Aim of the task: For every record below, repeat the text exactly and pass over any image.

Dataset entries
_ _ _ _ _

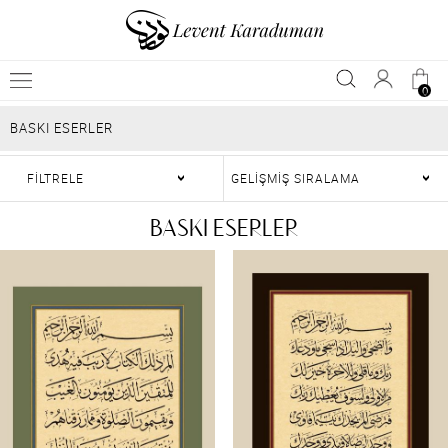
0
BASKI ESERLER
FİLTRELE
BASKI ESERLER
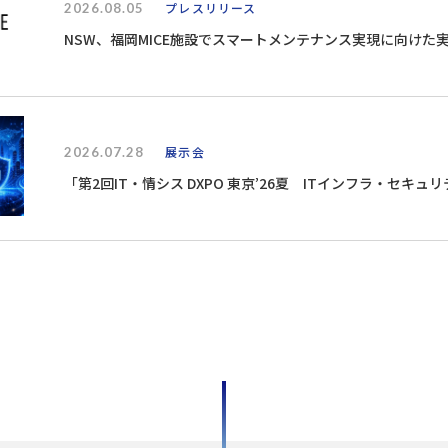
2026.08.05
プレスリリース
NSW、福岡MICE施設でスマートメンテナンス実現に向けた
2026.07.28
展示会
「第2回IT・情シス DXPO 東京’26夏 ITインフラ・セキュ
8/21）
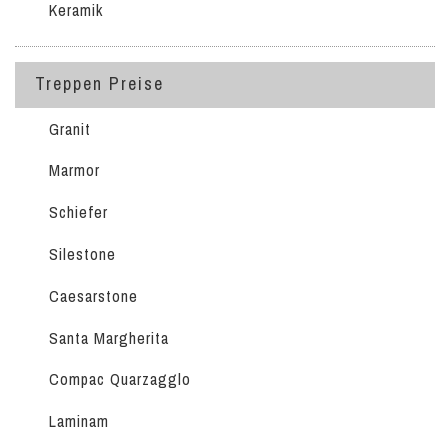
Keramik
Treppen Preise
Granit
Marmor
Schiefer
Silestone
Caesarstone
Santa Margherita
Compac Quarzagglo
Laminam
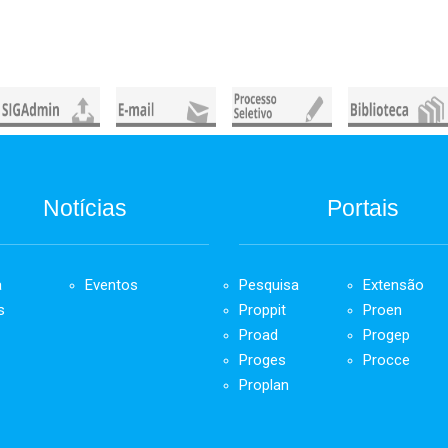
Notícias
Portais
a
Eventos
Pesquisa
Extensão
s
Proppit
Proen
Proad
Progep
Proges
Procce
Proplan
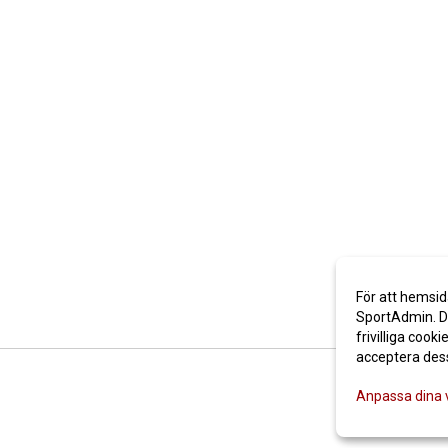
För att hemsid
SportAdmin. De
frivilliga cooki
acceptera des
Anpassa dina 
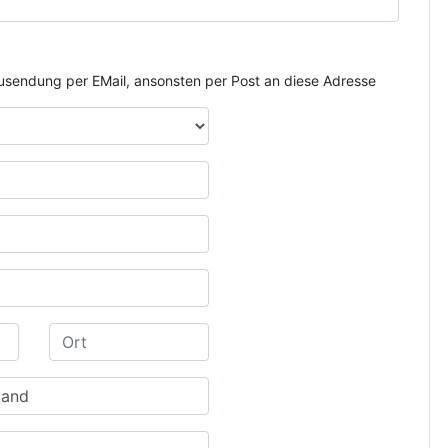
e Zusendung per EMail, ansonsten per Post an diese Adresse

_ _ _ _ _

Exercise solution:
0
BASKI ESERLER
FİLTRELE
BASKI ESERLER
2026.08.05
プレスリリース
NSW、福岡MICE施設でスマートメンテナンス実現に向けた
2026.07.28
展示会
「第2回IT・情シス DXPO 東京’26夏 ITインフラ・セキュ
8/21）
Keramik
Treppen Preise
Granit
Marmor
Schiefer
Silestone
Caesarstone
Santa Margherita
Compac Quarzagglo
Laminam
Notícias
Portais
a
Eventos
Pesquisa
Extensão
s
Proppit
Proen
Proad
Progep
Proges
Procce
Proplan
För att hemsid
SportAdmin. De
frivilliga cooki
acceptera des
Anpassa dina 
e Zusendung per EMail, ansonsten per Post an diese Adresse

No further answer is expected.